Elements of a contract

• Written v. oral? CISG 1980, Article 11:

• “A contract of sale need not be concluded in or evidenced by writing and is not subject to any other requirement as to form”.

• Name and number of the contract (’Contract of Sale’ is better than ’Sale and

Purchase Agreement’)

• Date – should be written out in full

• Identify the parties – full names, the country of incorporation, addresses

• Recitals – explain the background of the contract (whereas…), not obligatory

• Definitions

• Headings/Sub-headings

• The main commercial issues – at the beginning

Characteristics of Good Legal

Writing

• T.R.Haggard, Legal Drafting in a Nutshell: accuracy, clarity, concision, simplicity and tone

”Legal writing must be done with the needs of the intended audience well in mind ”

”A legal document should not be written in stuffy, Edwardian English.

Professional is perhaps the words that best describes the tone of good legal writing”

”A truly professional contract drafter does more than merely determine what the client wants, figure out a way within the constraints of law to accomplish that, and then use the technically appropriate words to accomplish it”

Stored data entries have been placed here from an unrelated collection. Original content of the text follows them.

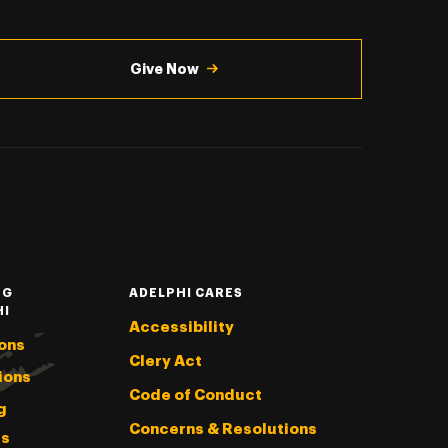
Give Now
NG
ADELPHI CARES
HI
Accessibility
ons
Clery Act
ions
Code of Conduct
g
Concerns & Resolutions
s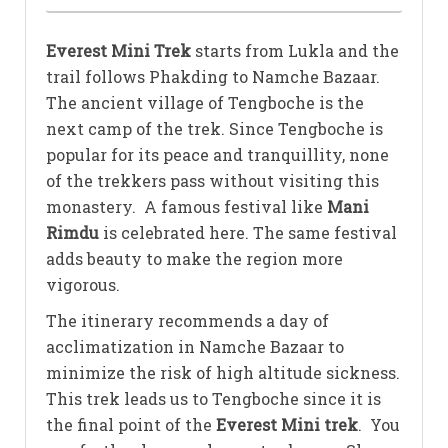
Everest Mini Trek
starts from Lukla and the
trail follows Phakding to Namche Bazaar.
The ancient village of Tengboche is the
next camp of the trek. Since Tengboche is
popular for its peace and tranquillity, none
of the trekkers pass without visiting this
monastery. A famous festival like
Mani
Rimdu
is celebrated here. The same festival
adds beauty to make the region more
vigorous.
The itinerary recommends a day of
acclimatization in Namche Bazaar to
minimize the risk of high altitude sickness.
This trek leads us to Tengboche since it is
the final point of the
Everest Mini trek
. You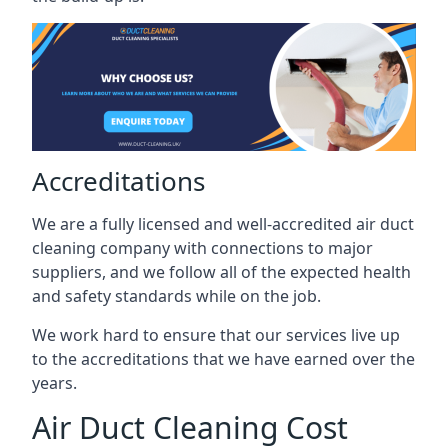
Accreditations
We are a fully licensed and well-accredited air duct
cleaning company with connections to major
suppliers, and we follow all of the expected health
and safety standards while on the job.
We work hard to ensure that our services live up
to the accreditations that we have earned over the
years.
Air Duct Cleaning Cost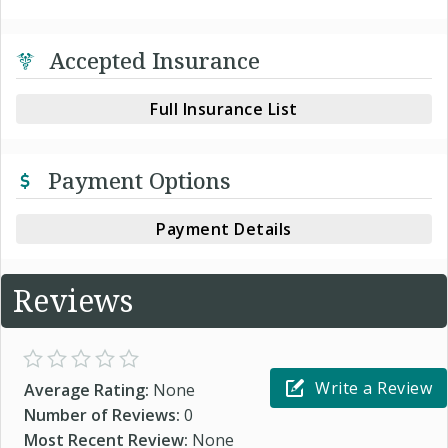
Accepted Insurance
Full Insurance List
Payment Options
Payment Details
Reviews
Write a Review
Average Rating:
None
Number of Reviews:
0
Most Recent Review:
None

”Ambiguity and unnecessary vagueness are common causes of contract litigation”

Drafting Techniques

• Choice of Language (French or Swedish, French/Swedish or

English)

• Not only the content is important , but its appearance

• Plain English

• Consistent use of words

• Provisions should be connected in a clear and coherent manner

• Short sentences

• One idea in one sentence

• Passive voice – could be unclear

• Punctuation

• Clear statement of obligations (The Buyer shall pay the price or the

Buyer has a duty to pay the price)

Drafting Techniques, cont.

• Avoid legalese – ”the jargon characteristically used by lawyers, esp. in legal documents” (Black’s Law Dictionary), example -“hereinafter”, “thereupon”,

“hereinbefore”, “henceforth”, “whensoever”, etc., the client does not understand that

• Pairs of words used by lawyers – “last will and testament”, “sell and convey”, “by and with”, “cease and terminate” , “made and entered – entered”, “hereinafter referred to as “Buyer” – “Buyer”

• Latin phrases (mutatis mutandis, per annum, lex loci) – do not use them too often

• Replace a compound preposition if possible:

• ”as a consequence of – because of”, ”at the present time – now”,

”notwithstanding the fact that – although”

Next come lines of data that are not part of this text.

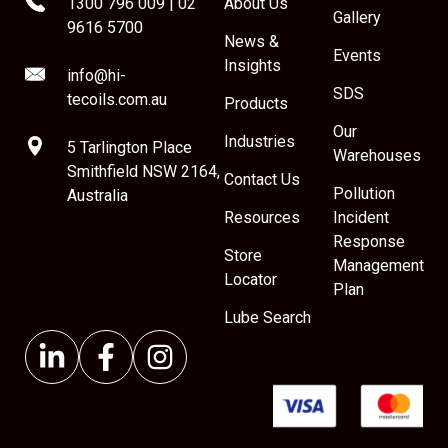
1300 796 009
|
02
About Us
Gallery
9616 5700
News &
Events
Insights
info@hi-
SDS
tecoils.com.au
Products
Our
Industries
5 Tarlington Place
Warehouses
Smithfield NSW 2164,
Contact Us
Pollution
Australia
Resources
Incident
Response
Store
Management
Locator
Plan
Lube Search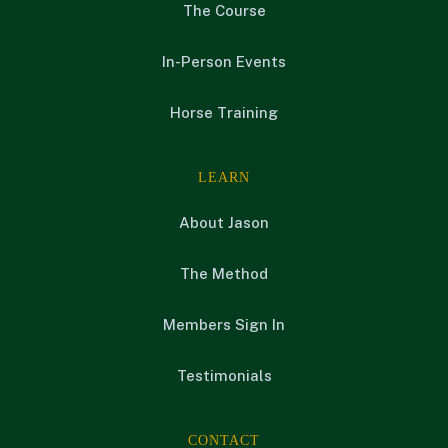
The Course
In-Person Events
Horse Training
LEARN
About Jason
The Method
Members Sign In
Testimonials
CONTACT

• Nominalisation - contribute to wordiness (”draw a conclusion – conclude”, give consideration to – consider”, ”in agreement with – agree” )

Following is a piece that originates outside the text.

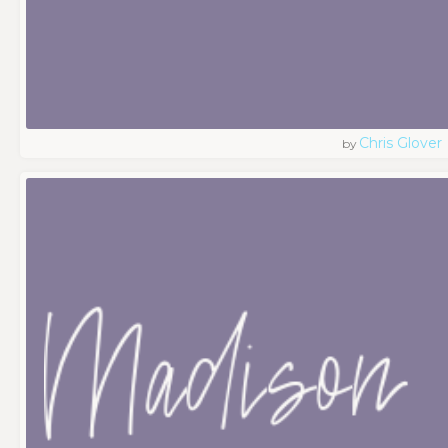
Chris Glover
by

Drafting Techniques, cont.

• Draft in the present tense, state obligations with shall (alternative – has the duty to)

• Use of sample contracts – do not copy without redrafting

• Do not use Anglo-American contracts unless you are familiar with them and know the exact meaning of their terms

• Revise and proofread a document as many times as you can

• C.A.Hill and C.King, ” How do German contracts do as much with fewer words”?

• “German business contracts are much shorter than their American counterparts. They also avoid the worst excesses of legalese that American contracts are known for. But they seem to work as well as United States contracts”

W. Shrunk, ”Elements of Style”

• “Write in a way that comes naturally”

• “revise and rewrite”

• ‘be clear”

• “omit needless words”

• “Vigorous writing is concise. A sentence should contain no unnecessary words, paragraph no unnecessary sentences, for the same reason that a drawing should have no unnecessary lines and a machinery no unnecessary parts”.